Re: [PATCH] Bug 2680: ** helper errors after -k rotate

2009-07-16 Thread Henrik Nordstrom
tor 2009-07-16 klockan 23:15 +1200 skrev Amos Jeffries:

 Right, following up on that I had a hunch and discovered that n_active 
 is already performing this duty. The bug is therefore in my earlier fix 
 using n_running as a base instead of n_active.
 
 How does this new attached patch look to you two?

Looks fine to me, assuming rotate still starts a new set of helpers
(wasn't clear to me).

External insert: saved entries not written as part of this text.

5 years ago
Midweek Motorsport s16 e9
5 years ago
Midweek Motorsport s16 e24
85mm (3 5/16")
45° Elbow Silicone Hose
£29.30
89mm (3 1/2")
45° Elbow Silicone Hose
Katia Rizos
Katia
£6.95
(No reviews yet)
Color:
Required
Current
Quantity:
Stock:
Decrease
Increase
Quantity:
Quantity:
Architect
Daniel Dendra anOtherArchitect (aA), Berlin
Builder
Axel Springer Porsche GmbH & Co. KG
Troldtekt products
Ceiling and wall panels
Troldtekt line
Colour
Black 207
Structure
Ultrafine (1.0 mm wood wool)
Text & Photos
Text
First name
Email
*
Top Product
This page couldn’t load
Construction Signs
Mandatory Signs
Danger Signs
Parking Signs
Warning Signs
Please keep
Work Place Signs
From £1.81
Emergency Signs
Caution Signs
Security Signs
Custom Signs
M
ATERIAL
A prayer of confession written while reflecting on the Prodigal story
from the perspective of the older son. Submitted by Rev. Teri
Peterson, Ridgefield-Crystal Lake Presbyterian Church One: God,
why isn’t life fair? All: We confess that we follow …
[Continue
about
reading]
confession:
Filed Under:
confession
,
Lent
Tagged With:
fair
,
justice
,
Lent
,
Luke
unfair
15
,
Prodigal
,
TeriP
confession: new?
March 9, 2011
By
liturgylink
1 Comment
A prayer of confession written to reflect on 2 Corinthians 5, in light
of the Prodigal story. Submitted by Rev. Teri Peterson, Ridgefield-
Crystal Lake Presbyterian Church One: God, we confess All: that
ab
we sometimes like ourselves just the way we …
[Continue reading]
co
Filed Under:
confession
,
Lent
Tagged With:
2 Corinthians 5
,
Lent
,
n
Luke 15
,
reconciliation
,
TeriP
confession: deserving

Will fix the too many helpers have crashed, need
to start new ones case, and leave the rotate  reconfigure case alone.

With this we can also start new helpers more or less immediately (at
some seconds delay just in case) when seeing them crash...

Regards
Henrik



Re: [PATCH] Bug 2680: ** helper errors after -k rotate

2009-07-16 Thread Robert Collins
On Thu, 2009-07-16 at 09:11 +0200, Henrik Nordstrom wrote:
 tor 2009-07-16 klockan 16:54 +1000 skrev Robert Collins:
 
  I thought we put a unique id on the stateful helper protocol _way_ back.
  Sigh :(
 
 No, I couldn't when I implemented the concurent request protocol so it
 only got done for stateless helpers. iirc I got stuck in trying to
 unwind some of the dependencies in the reservation code used by the
 challenge reuse layer (which is thrown out these days..).

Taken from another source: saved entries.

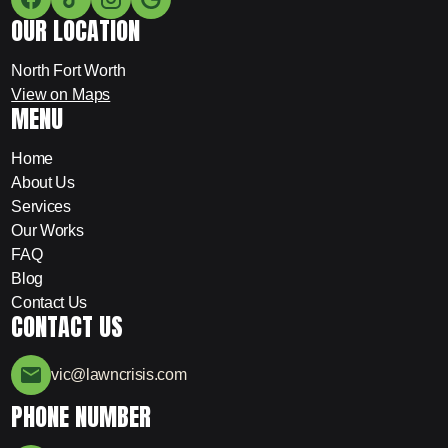
OUR LOCATION
North Fort Worth
View on Maps
MENU
Home
About Us
Services
Our Works
FAQ
Blog
Contact Us
CONTACT US
vic@lawncrisis.com
PHONE NUMBER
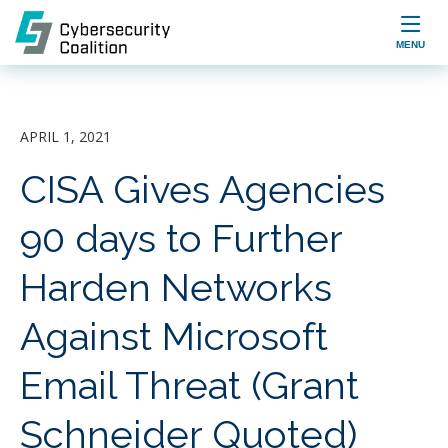

MENU
APRIL 1, 2021
CISA Gives Agencies
90 days to Further
Harden Networks
Against Microsoft
Email Threat (Grant
Schneider Quoted)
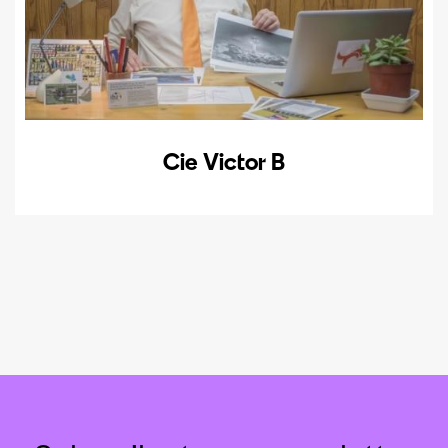
Cie Victor B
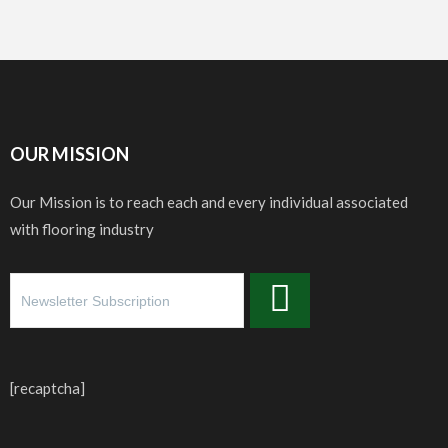
OUR MISSION
Our Mission is to reach each and every individual associated
with flooring industry
[recaptcha]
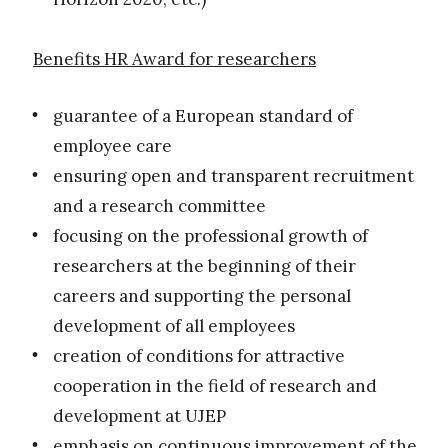
Benefits HR Award for researchers
guarantee of a European standard of
employee care
ensuring open and transparent recruitment
and a research committee
focusing on the professional growth of
researchers at the beginning of their
careers and supporting the personal
development of all employees
creation of conditions for attractive
cooperation in the field of research and
development at UJEP
emphasis on continuous improvement of the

Well thats hopeful, sounds like it would be easier now :) That reuse
stuff was such a hack.

-Rob


signature.asc
Description: This is a digitally signed message part


Re: [PATCH] Bug 2680: ** helper errors after -k rotate

2009-07-16 Thread Amos Jeffries

Henrik Nordstrom wrote:

tor 2009-07-16 klockan 23:15 +1200 skrev Amos Jeffries:

Right, following up on that I had a hunch and discovered that n_active 
is already performing this duty. The bug is therefore in my earlier fix 
using n_running as a base instead of n_active.


How does this new attached patch look to you two?


Looks fine to me, assuming rotate still starts a new set of helpers
(wasn't clear to me).


Yes, no longer touching mainRotate() at all with these.


Will fix the too many helpers have crashed, need
to start new ones case, and leave the rotate  reconfigure case alone.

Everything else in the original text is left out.